The village tour team to SRC communities included personnel of GA, ARD, Women Natural Resource Platform and Cameroun based international partner Struggle to Economize Future Environment (SEFE), represented by its Executive Director, human rights defender Nasako Besingi.
 
During the Weala incident, the ARD Chairman said “thugs surrounded their visiting partner and one of their team members – attempting to take away their mobile phones for photographing the incident. Community people had to come to our rescue”, George narrated.

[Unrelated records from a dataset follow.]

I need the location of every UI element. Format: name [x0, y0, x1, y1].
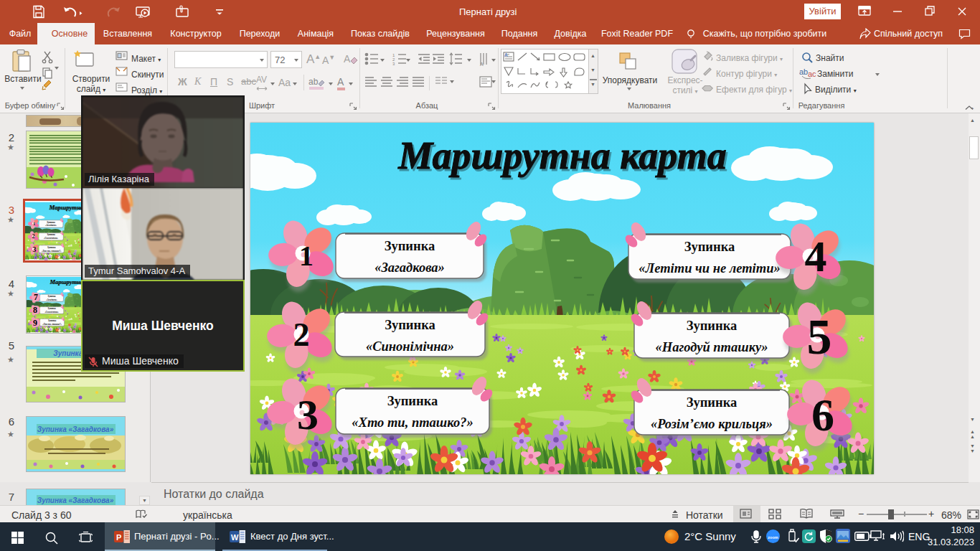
svg-text:«Нагодуй пташку»: «Нагодуй пташку» [656, 340, 768, 354]
svg-text:«Хто ти, пташко?»: «Хто ти, пташко?» [352, 415, 473, 430]
svg-text:Зупинка «Загадкова»: Зупинка «Загадкова» [37, 496, 114, 504]
svg-text:Зупинка: Зупинка [387, 394, 438, 408]
svg-text:Зупинка: Зупинка [687, 395, 738, 410]
svg-text:Маршрутна карта: Маршрутна карта [397, 134, 726, 177]
svg-text:Зупинка: Зупинка [385, 318, 435, 332]
svg-text:ab: ab [799, 67, 808, 76]
svg-text:A: A [504, 52, 508, 57]
svg-text:ab: ab [308, 77, 319, 87]
svg-text:Зупинка «Загадкова»: Зупинка «Загадкова» [37, 425, 114, 433]
svg-text:Зупинка: Зупинка [385, 239, 435, 253]
svg-text:W: W [231, 533, 239, 542]
svg-text:A: A [480, 62, 484, 67]
svg-text:«Загадкова»: «Загадкова» [374, 260, 445, 275]
svg-text:5: 5 [807, 309, 832, 364]
svg-text:6: 6 [811, 390, 834, 441]
svg-text:4: 4 [805, 232, 827, 281]
svg-text:P: P [116, 533, 121, 542]
svg-text:«Синонімічна»: «Синонімічна» [366, 339, 454, 354]
svg-text:Зупинка: Зупинка [687, 319, 738, 333]
svg-text:3: 3 [392, 62, 395, 66]
svg-text:«Розім’ємо крильця»: «Розім’ємо крильця» [651, 417, 773, 431]
svg-text:Зупинка: Зупинка [684, 240, 735, 254]
svg-text:zoom: zoom [768, 535, 778, 540]
svg-text:3: 3 [297, 391, 319, 438]
svg-text:1: 1 [299, 240, 314, 272]
svg-text:A: A [344, 53, 351, 65]
svg-text:«Летіти чи не летіти»: «Летіти чи не летіти» [639, 261, 780, 276]
svg-text:2: 2 [293, 316, 310, 353]
svg-text:ac: ac [808, 70, 816, 78]
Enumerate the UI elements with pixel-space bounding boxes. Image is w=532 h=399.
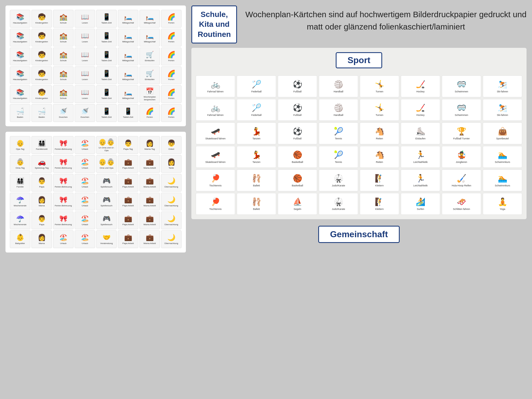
card-icon: 👨: [38, 215, 46, 223]
card-item: 🤝 Verabredung: [96, 230, 117, 248]
card-item: 🚗 Spielzeug-Tag: [31, 155, 52, 173]
sport-card-item: 🛷 Schlitten fahren: [442, 193, 481, 215]
card-icon: 🏫: [59, 70, 68, 78]
sport-label: Reiten: [376, 137, 383, 140]
card-item: 📱 Tablet-Zeit: [96, 85, 117, 103]
card-item: 💼 Mama Arbeit: [139, 193, 160, 210]
card-item: 🎀 Ferien-Betreuung: [53, 193, 74, 210]
sport-label: Tennis: [335, 161, 342, 164]
sport-icon: 🩰: [252, 197, 261, 207]
card-label: Spielbesuch: [101, 186, 113, 188]
sport-label: Tischtennis: [209, 208, 221, 211]
sport-label: Leichtathletik: [413, 184, 428, 187]
card-icon: 📱: [124, 107, 132, 115]
card-label: Mama Arbeit: [144, 167, 156, 169]
sport-icon: 🎾: [334, 150, 343, 160]
card-icon: 🎀: [59, 139, 68, 147]
card-label: Ferien: [168, 40, 174, 43]
sport-icon: 💃: [252, 127, 261, 136]
card-item: 💼 Papa Arbeit: [118, 155, 138, 173]
sport-label: Leichtathletik: [413, 161, 428, 164]
sport-icon: 🚲: [211, 103, 220, 113]
card-item: 💼 Papa Arbeit: [118, 193, 138, 210]
sport-label: Reiten: [376, 161, 383, 164]
card-item: 👨 Papa-Tag: [118, 136, 138, 154]
sport-card-item: 🤸 Turnen: [360, 75, 399, 97]
sport-label: Skateboard fahren: [205, 161, 226, 164]
card-icon: 👨: [124, 139, 132, 147]
sport-icon: 🏑: [457, 174, 466, 183]
card-item: 🎮 Spielbesuch: [96, 193, 117, 210]
sport-card-item: 🏃 Leichtathletik: [401, 169, 440, 191]
card-item: 📖 Lesen: [75, 10, 95, 28]
card-item: 🛁 Baden: [31, 104, 52, 122]
card-label: Onkel: [168, 148, 174, 151]
card-icon: 🛁: [38, 107, 46, 115]
card-label: Übernachtung: [164, 186, 178, 188]
sport-icon: 🤹: [457, 150, 466, 160]
card-icon: 💼: [124, 177, 132, 185]
sport-card-item: 🥋 Judo/Karate: [319, 169, 358, 191]
sport-card-item: 🚲 Fahrrad fahren: [196, 99, 235, 121]
card-icon: 🎮: [103, 196, 111, 204]
sport-icon: 🛹: [211, 150, 220, 160]
card-icon: 🛏️: [124, 13, 132, 21]
card-item: 📱 Tablet-Zeit: [96, 29, 117, 46]
card-icon: 📖: [81, 13, 89, 21]
card-label: Hausaufgaben: [13, 78, 27, 81]
card-item: 🏖️ Urlaub: [75, 193, 95, 210]
sport-label: Surfen: [417, 208, 424, 211]
card-label: Ferien: [147, 116, 153, 119]
card-icon: 🛏️: [146, 32, 154, 40]
card-item: 🌈 Ferien: [161, 10, 182, 28]
card-icon: 📚: [16, 70, 24, 78]
sport-card-item: 🥋 Judo/Karate: [319, 193, 358, 215]
sport-card-item: 🧗 Klettern: [360, 169, 399, 191]
card-label: Hausaufgaben: [13, 97, 27, 100]
card-icon: 🌈: [167, 70, 176, 78]
sport-icon: 🏓: [211, 174, 220, 183]
card-item: 🎀 Ferien-Betreuung: [53, 136, 74, 154]
sport-card-grid: 🚲 Fahrrad fahren🏸 Federball⚽ Fußball🏐 Ha…: [196, 75, 522, 215]
card-label: Mama Arbeit: [144, 242, 156, 245]
card-label: Familienzeit: [36, 148, 48, 151]
card-item: ☂️ Wochenende: [10, 212, 30, 229]
sport-label: Federball: [251, 90, 262, 93]
sport-label: Hockey: [416, 90, 425, 93]
card-icon: 🎀: [59, 158, 68, 166]
sport-card-item: 🏑 Hula-Hoop Reifen: [442, 169, 481, 191]
sport-card-item: 🏸 Federball: [237, 99, 276, 121]
sport-icon: 🏄: [416, 197, 425, 207]
card-icon: 👩: [38, 234, 46, 242]
sport-icon: 🥽: [457, 80, 466, 89]
sport-icon: 🏒: [416, 80, 425, 89]
sport-icon: 🥋: [334, 197, 343, 207]
sport-icon: ⛷️: [498, 103, 507, 113]
card-item: 🌙 Übernachtung: [161, 193, 182, 210]
card-label: Tante: [169, 167, 174, 169]
right-column: Schule,Kita undRoutinen Wochenplan-Kärtc…: [191, 5, 527, 253]
card-icon: 🛏️: [146, 13, 154, 21]
card-icon: 🏖️: [81, 139, 89, 147]
sport-label: Judo/Karate: [332, 184, 345, 187]
card-label: Papa Arbeit: [122, 204, 134, 207]
card-label: Tablet-Zeit: [101, 97, 112, 100]
card-icon: 👨‍👩‍👧‍👦: [38, 139, 46, 147]
sport-icon: ⚽: [293, 80, 302, 89]
sport-icon: 🏆: [457, 127, 466, 136]
card-label: Lesen: [82, 22, 88, 24]
card-item: 🛒 Einkaufen: [139, 48, 160, 65]
card-label: Mittagschlaf: [122, 59, 134, 62]
card-label: Papa-Tag: [123, 148, 133, 151]
card-icon: 🛒: [146, 51, 154, 59]
card-icon: 🎀: [59, 215, 68, 223]
card-icon: 🧒: [38, 51, 46, 59]
card-item: 👴 Opa-Tag: [10, 136, 30, 154]
card-item: 👵 Oma-Tag: [10, 155, 30, 173]
card-icon: 🏫: [59, 51, 68, 59]
card-item: 💼 Papa Arbeit: [118, 230, 138, 248]
card-icon: 👩: [38, 196, 46, 204]
card-label: Mama-Tag: [145, 148, 155, 151]
card-label: Wochenende: [14, 223, 27, 226]
sport-label: Fußball: [293, 137, 302, 140]
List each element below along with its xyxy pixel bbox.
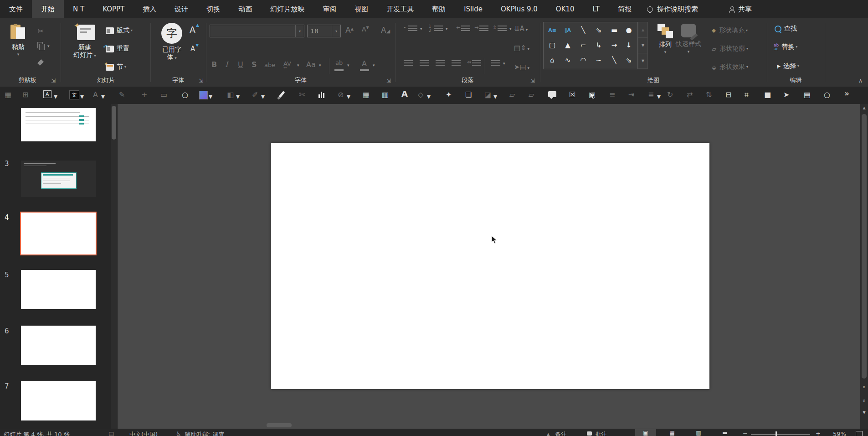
collapse-ribbon-button[interactable]: ∧ <box>858 78 863 84</box>
minus-box-icon[interactable]: ⊟ <box>725 90 731 99</box>
shapes-gallery-scroll[interactable]: ▲ ▼ ▼ <box>638 22 648 69</box>
justify-button[interactable] <box>452 60 461 66</box>
tab-slideshow[interactable]: 幻灯片放映 <box>261 0 313 18</box>
font-dialog-launcher[interactable]: ⇲ <box>386 78 391 84</box>
tab-nt[interactable]: N T <box>64 0 93 18</box>
shape-elbow[interactable]: ⌐ <box>576 38 590 52</box>
brush-icon[interactable] <box>278 91 285 98</box>
image-dropdown-icon[interactable]: ◪ <box>484 90 491 99</box>
zoom-out-button[interactable]: − <box>743 430 748 436</box>
fit-slide-to-window-button[interactable] <box>856 431 863 436</box>
placeholder-icon[interactable]: ▭ <box>160 90 167 99</box>
tab-developer[interactable]: 开发工具 <box>377 0 423 18</box>
send-icon[interactable]: ➤ <box>783 90 789 99</box>
line-spacing-dropdown[interactable]: ▾ <box>509 26 512 31</box>
previous-slide-button[interactable]: « <box>860 384 868 390</box>
draw-dropdown[interactable]: ▾ <box>261 92 265 101</box>
strikethrough-button[interactable]: abe <box>264 62 275 68</box>
convert-smartart-button[interactable]: ➤▤ ▾ <box>514 63 529 71</box>
grid-view-icon[interactable]: ▦ <box>5 90 11 99</box>
notes-button[interactable]: 备注 <box>555 431 567 436</box>
tab-okplus[interactable]: OKPlus 9.0 <box>492 0 547 18</box>
shape-icon[interactable]: ◇ <box>418 90 423 99</box>
shape-scribble[interactable]: ∿ <box>561 53 575 67</box>
bold-button[interactable]: B <box>211 60 217 69</box>
font-color-button[interactable]: A <box>362 59 367 68</box>
distribute-dropdown[interactable]: ▾ <box>657 92 661 101</box>
color-swatch-dropdown[interactable]: ▾ <box>209 92 212 101</box>
reading-view-button[interactable]: ▥ <box>688 429 709 436</box>
replace-button[interactable]: abac 替换 <box>774 43 797 51</box>
table-icon[interactable]: ▦ <box>363 90 370 99</box>
line-spacing-button[interactable]: ⇕ <box>498 26 507 31</box>
increase-font-button[interactable]: A▲ <box>345 26 354 35</box>
thumbnail-slide-3[interactable] <box>21 161 96 197</box>
zoom-slider-track[interactable] <box>751 434 810 435</box>
tab-file[interactable]: 文件 <box>0 0 32 18</box>
shape-arc[interactable]: ◠ <box>576 53 590 67</box>
shape-triangle[interactable]: ▲ <box>561 38 575 52</box>
swap-v-icon[interactable]: ⇅ <box>706 90 712 99</box>
shape-dropdown[interactable]: ▾ <box>427 92 431 101</box>
shape-rectangle[interactable]: ▬ <box>607 23 621 37</box>
bar-chart-icon[interactable] <box>318 91 326 98</box>
tab-help[interactable]: 帮助 <box>423 0 455 18</box>
shape-effects-button[interactable]: ⬙ 形状效果 <box>712 63 748 71</box>
textbox-frame-dropdown[interactable]: ▾ <box>54 92 57 101</box>
section-button[interactable]: ✦ 节 <box>106 63 126 71</box>
section-status-icon[interactable]: ▤ <box>108 431 114 436</box>
shape-outline-button[interactable]: ▱ 形状轮廓 <box>712 45 748 53</box>
tab-animations[interactable]: 动画 <box>229 0 261 18</box>
pen-icon[interactable]: ✎ <box>119 90 125 99</box>
shape-textbox[interactable]: A≡ <box>545 23 559 37</box>
distribute-button[interactable]: ⇔ <box>472 60 481 66</box>
tab-lt[interactable]: LT <box>584 0 609 18</box>
highlight-color-button[interactable]: ab <box>335 59 343 66</box>
frames-icon[interactable]: ⊞ <box>22 90 28 99</box>
grow-font-button[interactable]: A▲ <box>190 25 195 35</box>
tab-koppt[interactable]: KOPPT <box>93 0 134 18</box>
increase-indent-button[interactable]: → <box>479 26 488 31</box>
shape-elbow-arrow[interactable]: ↳ <box>592 38 606 52</box>
shape-arrow-line-2[interactable]: ⇘ <box>622 53 636 67</box>
italic-button[interactable]: I <box>225 60 228 69</box>
decrease-indent-button[interactable]: ← <box>461 26 470 31</box>
highlight-dropdown[interactable]: ▾ <box>347 63 349 67</box>
used-font-dialog-launcher[interactable]: ⇲ <box>199 78 203 84</box>
thumbnail-slide-6[interactable] <box>21 326 96 365</box>
cjk-text-dropdown[interactable]: ▾ <box>80 92 84 101</box>
no-symbol-icon[interactable]: ⊘ <box>338 90 344 99</box>
shrink-font-button[interactable]: A▼ <box>190 45 195 53</box>
circle-shape-icon[interactable]: ○ <box>182 90 188 99</box>
decrease-font-button[interactable]: A▼ <box>362 26 369 33</box>
columns-button[interactable] <box>491 60 500 66</box>
ring-icon[interactable]: ○ <box>824 90 830 99</box>
fill-color-dropdown[interactable]: ▾ <box>236 92 240 101</box>
wand-icon[interactable]: ✦ <box>446 90 452 99</box>
delete-box-icon[interactable]: ☒ <box>569 90 575 99</box>
shape-vertical-textbox[interactable]: ∥A <box>561 23 575 37</box>
shape-rounded-rect[interactable]: ▢ <box>545 38 559 52</box>
tab-icon[interactable]: ⇥ <box>628 90 634 99</box>
shape-right-arrow[interactable]: → <box>607 38 621 52</box>
cut-tool-icon[interactable]: ✄ <box>299 90 305 99</box>
textbox-frame-icon[interactable]: A <box>43 90 51 98</box>
used-font-button[interactable]: 字 已用字 体 ▾ <box>157 23 186 62</box>
square-icon[interactable]: ■ <box>764 90 771 99</box>
shape-line-2[interactable]: ╲ <box>607 53 621 67</box>
thumbnail-scrollbar[interactable] <box>111 104 117 429</box>
clipboard-dialog-launcher[interactable]: ⇲ <box>51 78 56 84</box>
copy-dropdown[interactable]: ▾ <box>47 44 50 48</box>
align-center-button[interactable] <box>420 60 429 66</box>
normal-view-button[interactable]: ▣ <box>635 429 656 436</box>
tell-me-search[interactable]: 操作说明搜索 <box>647 0 698 18</box>
align-icon[interactable]: ≡ <box>609 90 615 99</box>
fill-color-icon[interactable]: ◧ <box>227 90 234 99</box>
thumbnail-slide-4-selected[interactable] <box>21 213 96 254</box>
bullets-button[interactable]: • <box>408 26 417 31</box>
ungroup-icon[interactable]: ▱ <box>529 90 534 99</box>
tab-jianbao[interactable]: 简报 <box>609 0 641 18</box>
accessibility-status[interactable]: 辅助功能: 调查 <box>185 431 225 436</box>
clear-formatting-button[interactable]: A◢ <box>381 26 390 35</box>
format-painter-icon[interactable] <box>37 59 44 66</box>
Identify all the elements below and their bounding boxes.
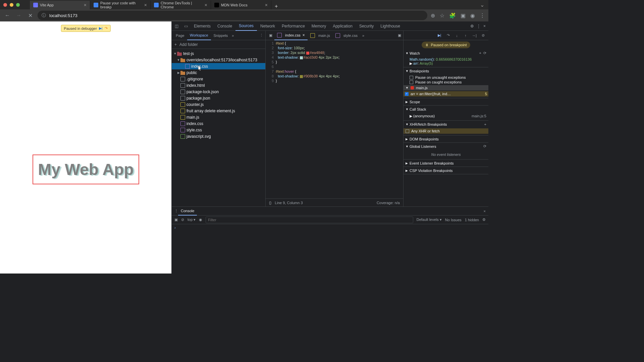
clear-console-icon[interactable]: ⊘ [181,218,184,222]
pause-uncaught-checkbox[interactable]: Pause on uncaught exceptions [410,75,486,80]
tree-file[interactable]: counter.js [172,101,265,108]
xhr-header[interactable]: ▼XHR/fetch Breakpoints+ [404,121,488,128]
minimize-window-button[interactable] [10,3,13,7]
tree-file[interactable]: .gitignore [172,76,265,82]
subtab-overflow-icon[interactable]: » [232,34,234,38]
new-tab-button[interactable]: + [271,3,281,9]
settings-icon[interactable]: ⚙ [470,24,474,28]
side-panel-icon[interactable]: ▣ [461,12,466,19]
tree-file[interactable]: javascript.svg [172,133,265,139]
tree-folder-overrides[interactable]: ▼overrides/localhost:5173/localhost:5173 [172,57,265,63]
watch-header[interactable]: ▼Watch+⟳ [404,50,488,57]
site-info-icon[interactable]: ⓘ [42,12,46,18]
close-tab-icon[interactable]: × [205,2,207,8]
callstack-header[interactable]: ▼Call Stack [404,106,488,113]
drawer-menu-icon[interactable]: ⋮ [174,209,178,213]
editor-tab[interactable]: main.js [308,31,333,40]
console-settings-icon[interactable]: ⚙ [482,218,486,222]
tab-network[interactable]: Network [257,21,278,31]
inspect-icon[interactable]: ◫ [172,24,181,28]
tree-file[interactable]: index.css [172,120,265,127]
live-expression-icon[interactable]: ◉ [199,218,202,222]
dom-header[interactable]: ▶DOM Breakpoints [404,135,488,142]
profile-icon[interactable]: ◉ [470,12,475,19]
tree-file[interactable]: fruit array delete element.js [172,108,265,114]
console-sidebar-icon[interactable]: ▣ [174,218,178,222]
console-tab[interactable]: Console [178,207,197,216]
step-icon[interactable]: ↷ [105,26,108,31]
deactivate-breakpoints-button[interactable]: ⊘ [480,33,486,38]
breakpoints-header[interactable]: ▼Breakpoints [404,67,488,74]
tree-file[interactable]: index.html [172,82,265,88]
step-out-button[interactable]: ↑ [463,33,468,38]
tab-application[interactable]: Application [329,21,356,31]
editor-more-icon[interactable]: ▣ [396,33,403,38]
reload-button[interactable]: ✕ [26,11,34,19]
step-over-button[interactable]: ↷ [445,33,451,38]
tree-file[interactable]: package.json [172,95,265,101]
tab-elements[interactable]: Elements [191,21,214,31]
address-bar[interactable]: ⓘ localhost:5173 [38,11,427,20]
add-folder-button[interactable]: + Add folder [172,40,265,49]
zoom-icon[interactable]: ⊕ [431,12,435,19]
breakpoint-line[interactable]: arr = arr.filter((fruit, ind…5 [404,91,488,97]
tab-console[interactable]: Console [214,21,235,31]
tree-file[interactable]: main.js [172,114,265,120]
code-content[interactable]: #text { font-size: 100px; border: 2px so… [276,41,403,198]
browser-tab[interactable]: Chrome DevTools | Chrome × [151,1,211,9]
tab-overflow-icon[interactable]: ⌄ [480,2,484,8]
tree-file[interactable]: style.css [172,127,265,133]
csp-header[interactable]: ▶CSP Violation Breakpoints [404,167,488,174]
editor-overflow-icon[interactable]: » [360,34,366,38]
tab-memory[interactable]: Memory [308,21,329,31]
code-editor[interactable]: 123456789 #text { font-size: 100px; bord… [266,40,403,198]
refresh-watch-icon[interactable]: ⟳ [483,51,486,55]
close-window-button[interactable] [3,3,7,7]
subtab-workspace[interactable]: Workspace [187,31,211,40]
add-watch-icon[interactable]: + [479,51,481,55]
subtab-menu-icon[interactable]: ⋮ [260,33,263,38]
console-filter-input[interactable] [206,217,413,223]
format-icon[interactable]: {} [269,201,271,205]
close-tab-icon[interactable]: × [265,2,268,8]
subtab-snippets[interactable]: Snippets [211,31,231,40]
close-tab-icon[interactable]: × [303,33,305,38]
tree-folder-root[interactable]: ▼test-js [172,50,265,57]
step-into-button[interactable]: ↓ [454,33,460,38]
browser-tab[interactable]: MDN Web Docs × [211,1,271,9]
more-icon[interactable]: ⋮ [477,24,481,28]
toggle-navigator-icon[interactable]: ▣ [267,33,274,38]
subtab-page[interactable]: Page [173,31,187,40]
bookmark-icon[interactable]: ☆ [440,12,444,19]
tab-performance[interactable]: Performance [278,21,308,31]
scope-header[interactable]: ▶Scope [404,98,488,105]
close-tab-icon[interactable]: × [144,2,147,8]
forward-button[interactable]: → [15,11,23,19]
browser-tab-vite[interactable]: Vite App × [30,1,90,9]
add-xhr-icon[interactable]: + [484,122,486,126]
close-tab-icon[interactable]: × [84,2,87,8]
editor-tab-active[interactable]: index.css × [274,31,308,40]
back-button[interactable]: ← [3,11,11,19]
close-drawer-icon[interactable]: × [484,209,486,213]
tab-security[interactable]: Security [356,21,377,31]
any-xhr-checkbox[interactable]: Any XHR or fetch [404,128,488,134]
tab-sources[interactable]: Sources [235,21,257,31]
close-devtools-icon[interactable]: × [483,24,486,28]
device-icon[interactable]: ▭ [181,24,191,28]
editor-tab[interactable]: style.css [333,31,360,40]
refresh-listeners-icon[interactable]: ⟳ [483,144,486,148]
console-body[interactable]: › [172,224,488,274]
pause-caught-checkbox[interactable]: Pause on caught exceptions [410,80,486,84]
step-button[interactable]: →| [472,33,477,38]
issues-badge[interactable]: No Issues [445,218,462,222]
resume-icon[interactable]: ▶| [99,26,103,31]
maximize-window-button[interactable] [16,3,20,7]
browser-tab[interactable]: Pause your code with breakp × [90,1,151,9]
tree-file-selected[interactable]: index.css [172,63,265,69]
tree-folder-public[interactable]: ▶public [172,69,265,76]
listeners-header[interactable]: ▼Global Listeners⟳ [404,143,488,150]
tab-lighthouse[interactable]: Lighthouse [377,21,404,31]
menu-icon[interactable]: ⋮ [480,12,485,19]
tree-file[interactable]: package-lock.json [172,88,265,95]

The operator of a motor bike used by the team was also said to have been severely beaten by the attackers.
 
At some point during the village tour, George said they were being tailed every inch of the way by company operatives.
 
Paul Larry George: “On the day we visited Kuwah-ta, I decided to disembark our vehicle and commute by motor bike and while passing through Camp 4, a group of men including Penneh who disturbed the meeting in that town, gathered on the road pointing fingers at me, with some saying they would follow us wherever we went”.
 
Prior to the Weala incident, the ARD Chairman said they had earlier visited Kolleh Dapono-ta in Kpatolee Clan where it was established in the full glare of some company agents that SRC had robbed the community of 100 meters of land after previously promising that they would have left 200 meters of land between the plantation and the periphery of the town.
 
ARD and GA are among several local and international rights groups pursuing lawsuits in Europe against SRC to account for gross human rights abuses they say the company has committed against indigenous communities whose lands were seized to expand the plantation.